Vanaf 1881 zal dit gratis onderwijs ingevoerd worden. Een jaar later wordt door de wet van 28 maart 1882 de leerplicht geïnstalleerd. In 1905 verschijnt de wet op de scheiding van Kerk en staat. Alsace en Moselle vallen niet onder deze wet omdat ze in 1905 Duits zijn. Na de terugkeer naar Frankrijk krijgen ze bovendien een apart statuut. De Derde Republiek legde met al deze wetgeving de grondvesten voor een seculiere Franse samenleving.*64 Eenzelfde trend om alles wat klerikaal was te weren, deed zich voor m.b.t. het leger. Linkse republikeinen en vrijmetselaars stelden vast dat leden van de grote adellijke families en de hogere bourgeoisie, die van oudsher verbonden waren met de katholieke Kerk, een toevluchtsoord zochten in het leger. Ze zagen deze trend als een mogelijk potentieel gevaar voor het voortbestaan van de republiek. Nochtans vormde deze groep die werd aangeduid met de term klerikaal-reactionairen geen gevaar voor de Derde Republiek. De reden dat ze in het leger gingen, was niet politiek maar louter financieel. Ze waren namelijk op zoek naar een voldoende hoog loon waarmee ze hun landerijen en bezittingen konden behouden en onderhouden.*65 De wederzijdse achterdocht was echter groot en ook niet nieuw. In de periode 1876-78 verzamelde Léon Gambetta reeds informatie over officieren om mogelijke bedreigingen door klerikaal-reactionairen binnen het leger in kaart te brengen. Om hun trouw aan de republiek in te schatten, hanteerde Gambetta als norm de mate van religieuze passie die aanwezig was bij een officier. Concreet betekende dit dat al wie katholiek was een promotie mocht vergeten. Léon Gambetta die ook vrijmetselaar was, bracht de informatie onder in dossiers waarbij in sommige maçonnieke annotaties en
schrijfvormen kunnen teruggevonden worden. Het is niet duidelijk wie er bij het in kaart brengen verder betrokken was of dat het hier enkel gaat om een persoonlijk notitiesysteem van Gambetta. Gambetta is trouwens niet de enige die tegenstanders ficheerde. Tjdens de Dreyfus-affaire vonden er ook ficheringen plaats die op dat ogenblik werden uitgevoerd door de paters Assumptionisten.*66 Het schandaal dat in 1904 aan de oppervlakte kwam, is echter van een veel grotere omvang. De zaak kadert in de nasleep van de Dreyfus-affaire en van het boulangisme en plaatst de maçonnieke Obediëntie Grand Orient de France (G.O.F.), het overkoepelend orgaan van de werkplaatsen (loges) die onder het Grootoosten van Frankrijk ressorteren, in een bijzonder slecht daglicht.

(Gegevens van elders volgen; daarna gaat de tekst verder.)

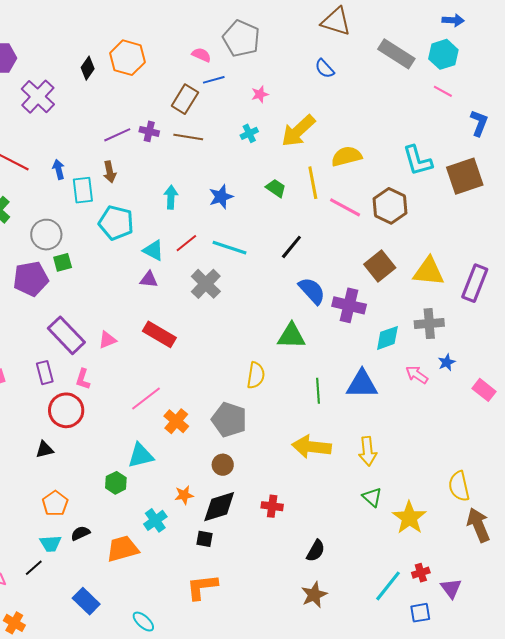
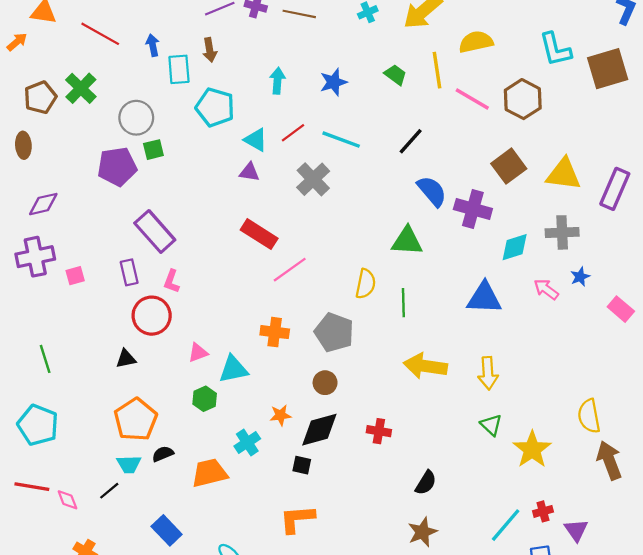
pink triangle: (107, 340) -> (198, 353), moved
green line: (318, 391) -> (403, 303), moved
pink line: (146, 398) -> (290, 270), moved
orange cross: (176, 421) -> (275, 332), turned -35
orange pentagon: (55, 503) -> (136, 420), size x1.5

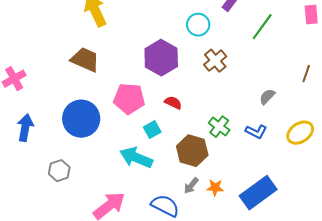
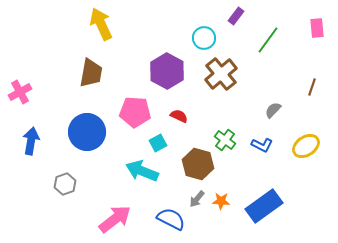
brown trapezoid: (85, 60) -> (91, 73), turned 76
brown cross: (215, 61) -> (221, 74), size x1.4

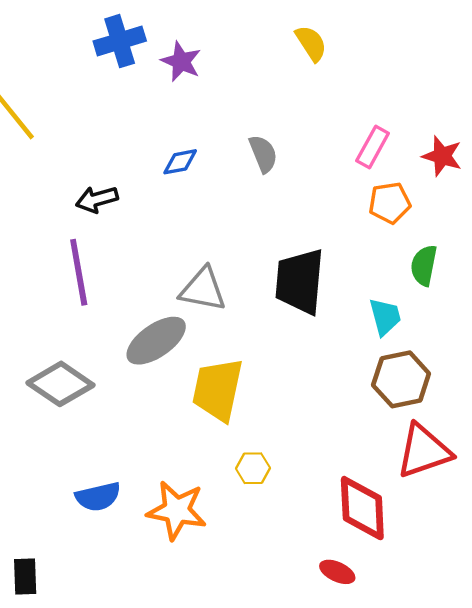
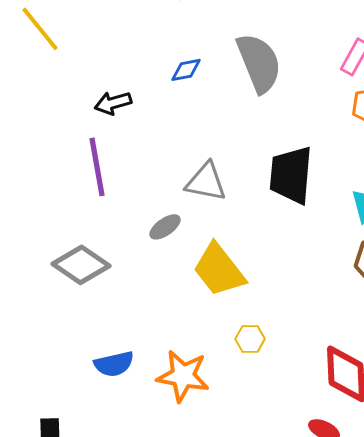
gray semicircle: (263, 154) -> (259, 63), size x1.8
gray ellipse: (156, 341) -> (165, 227), size x0.6
yellow trapezoid: (218, 390) -> (219, 270), turned -50

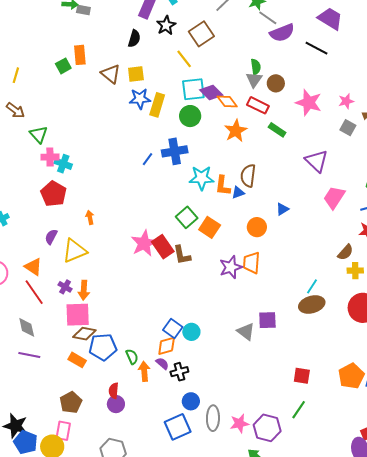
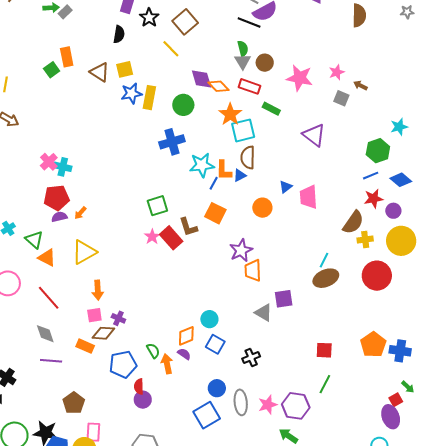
gray rectangle: (83, 10) -> (65, 12), turned -48
black line: (316, 48) -> (249, 22), moved
cyan square: (193, 89) -> (243, 130), moved
purple diamond: (211, 92) -> (202, 79), turned 35
green triangle: (39, 134) -> (34, 240), moved
pink cross: (50, 157) -> (49, 162), turned -36
blue line: (147, 159) -> (214, 183), moved
red pentagon: (53, 194) -> (57, 198), turned -30
pink trapezoid: (334, 197) -> (309, 197), moved, turned -30
orange arrow: (90, 217) -> (80, 213), moved, turned -120
green square: (187, 217) -> (157, 206), moved, turned 30
purple semicircle: (51, 237) -> (59, 217), moved, turned 56
pink star: (144, 243) -> (152, 237), size x0.6
brown semicircle: (345, 252) -> (353, 222), size x1.4
brown L-shape: (182, 255) -> (188, 227), moved
orange trapezoid: (251, 263) -> (253, 271), moved
orange triangle: (33, 267) -> (47, 258), moved
purple cross: (65, 287) -> (118, 318), moved
pink square: (78, 315) -> (94, 315), size x0.6
blue square: (173, 329) -> (215, 344), moved
blue pentagon: (103, 347) -> (123, 364), moved
orange rectangle: (77, 360) -> (85, 346), moved
black cross: (179, 372) -> (251, 357), moved
brown pentagon: (71, 402) -> (74, 403), moved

Reeds van bij zijn aantreden als minister van Oorlog beschikte Generaal Louis André over een persoonlijk ficheringsysteem. Het bestond uit twee lijsten waarvan de eerste lijst de naam ‘Corinthe’ droeg. De tweede lijst heette ‘Carthage’. Op Corinthe kwamen de namen van officieren terecht die ten volle republikein waren en in aanmerking kwamen voor promotie. Carthage werd gevuld met de namen van officieren die politiek en/of levensbeschouwelijk niet in het plaatje van de republiek pasten en waarvan de carrière diende afgeremd of gestopt te worden. Generaal André vertrouwde zijn lijsten toe aan zijn kabinetschef, generaal Alexandre Percin, met de bedoeling dat hij die verder zou aanvullen. Een belangrijk element was dat generaal André de eerste minister niet op de hoogte bracht van het bestaan van de fichering.*67 In 1888 werd er al tijdens een bijeenkomst van het G.O.F. besproken hoe de maçonnerie behulpzaam kon zijn bij de oprichting van waakzaamheidscommissies die tot doel hadden de autoriteiten te informeren over het gedrag van hun ambtenaren. Een jaar later merkte Gustave Francolin op dat de Obediëntie intussen over voldoende informatie beschikte om het kaf van het koren te scheiden, d.w.z. te bepalen wie een goed republikein was en wie niet. In 1895 kregen de werkplaatsen van de Obediëntie de vraag om inbreuken op de schoolwetten en militaire wetgeving te melden.*68 L’ affaire des fiches gaat van start wanneer Jean-Baptiste Antoine Blatin in de lente van 1894 Narcisse-Amédée Vadecard aanstelt aan het hoofd van het administratief secretariaat van het G.O.F. Tegelijk wordt Jean-Baptiste Bidegain aangesteld als assistent van Vadecard. Op verzoek van generaal Percin nam kapitein-vrijmetselaar Jules Henri Mollin van het ministerie van Oorlog contact op met senator Frédéric Desmons, politicus
en oud-Grootmeester van het G.O.F. Die verzekerde Mollin van de hulp van Vadecard. Mollin fungeerde vanaf dan als liaisonofficier tussen het kabinet André en het G.O.F.*69 Vadecard begon vanaf 1895 aan zijn recruteringsronde binnen de werkplaatsen. Hij sprak niet alleen de voorzittend meesters van de loges aan maar ook vrijmetselaars die geen functie binnen de werkplaatsen bekleedden. Van de tweehonderd vrijmetselaars die gecontacteerd werden, weigerden er slechts drie. In eerste instantie werd er informatie verzameld over hogere officieren. Later werd het verzamelen van informatie uitgebreid tot alle officiersrangen. Om dit te kunnen realiseren werd er een nieuwe fraternelle opgericht. Dit is een werkplaats die vrijmetselaars met eenzelfde beroep Hiensch, verenigt, in dit geval legerofficieren.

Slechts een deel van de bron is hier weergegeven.